Die südkoreanische Sopranistin Hera Hyesang Park wird Exklusivkünstlerin auf Deutsche Grammophon

Livestream bei "Moment Musical" am 15. Mai um 15 Uhr

© Deutsche Grammophon

Berlin, 14. Mai 2020. Deutsche Grammophon gibt die Unterzeichnung eines Exklusivvertrags mit der Sopranistin Hera Hyesang Park bekannt. Zum Auftakt der Zusammenarbeitbetritt die 31-jährige Sängerin am morgigen Nachmittag die Bühne von »Moment Musical«, im Rahmen der neuen virtuellen Konzertreihe des Gelblabels ist sie im Berliner Meistersaal zu erleben. Hera Hyesang Park wird begleitet von der Pianistin Sarah Tysman. Das Programm mit Liedern von Purcell, Schubert und Duparc sowie Händels Arie »Lascia ch’io pianga« ist für die Künstlerin auch eine Reflexion ihres Werdegangs.

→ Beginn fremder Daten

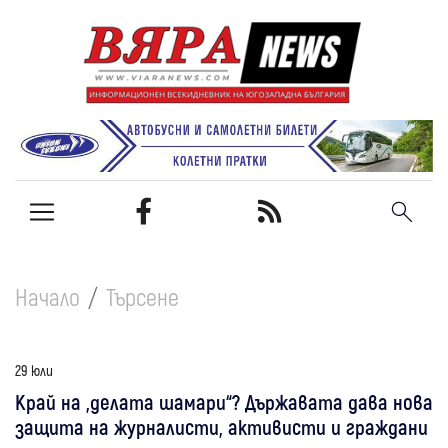
Начало
Търсене
29 юли
Край на „делата шамари“? Държавата дава нова
защита на журналисти, активисти и граждани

»Wir begrüßen Hera Hyesang Park aufs Herzlichste in unserer großen Künstlerfamilie«, sagt Dr. Clemens Trautmann, Präsident von Deutsche Grammophon. »Wenn sie singt, hört man Klassik von heute. Sie verkörpert jede ihrer Rollen mit großer emotionaler Authentizität und verbindet das, was Tradition bedeuten kann, mit dem Zeitgeist unserer Gegenwart. Die Musik, für die sie sich entscheidet, ist verbunden mit ihrer inspirierenden Suche nach Identität und Wahrhaftigkeit.«

Hera Hyesang Park, deren Mittelname »gesegnet/positive Energie« bedeutet, hat zu Leben und Kunst eine Einstellung, die zum einen auf ihren koreanischen Wurzeln gründet, zum anderen auf ihrer Neugier auf andere Lebenswelten. »Jetzt zu einem Label zu gehören, das die Schätze der Vergangenheit würdigt, die Bedürfnisse der Gegenwart versteht und die Zukunft gestalten will, macht mich sehr glücklich«, sagt sie. »Die Arbeit an meinem ersten Album für Deutsche Grammophon erweist sich als ein Prozess der Selbstfindung. Ich möchte offenlegen, was hinter den schützenden Schichten verborgen liegt, mit denen sich jeder von uns ummantelt. Durch die Aufnahme kann ich zeigen, wer ich bin, und zugleich Musik, die ich liebe, direkt und einfach mit anderen teilen.«

Eine Nomadin und ein Freigeist sei sie, sagt sie über sich selbst. Auf ihrem Weg durch die Welt sei sie entschlossen, auf eigenen Pfaden zu gehen und Vorurteile infrage zu stellen, ganz gleich ob sie sich an Kultur, Geschlecht oder Herkunft festmachten. Ihre intensive Auseinandersetzung mit dem, was die eigene Identität bestimmt, leitet sie derzeit im Zusammenstellen des Repertoires für ihr kommendes Album. In den Werken, die sie auswählt, spiegelt sich nicht nur ihr lyrischer Koloratursopran und ihr Verständnis von Kunst, sie kreisen auch um Schlüsselerlebnisse in ihrem Leben. Ein musikalisches Selbstporträt wird entstehen. Das Album erscheint zunächst in Südkorea anlässlich ihrer Tournee durch das Land im November dieses Jahres.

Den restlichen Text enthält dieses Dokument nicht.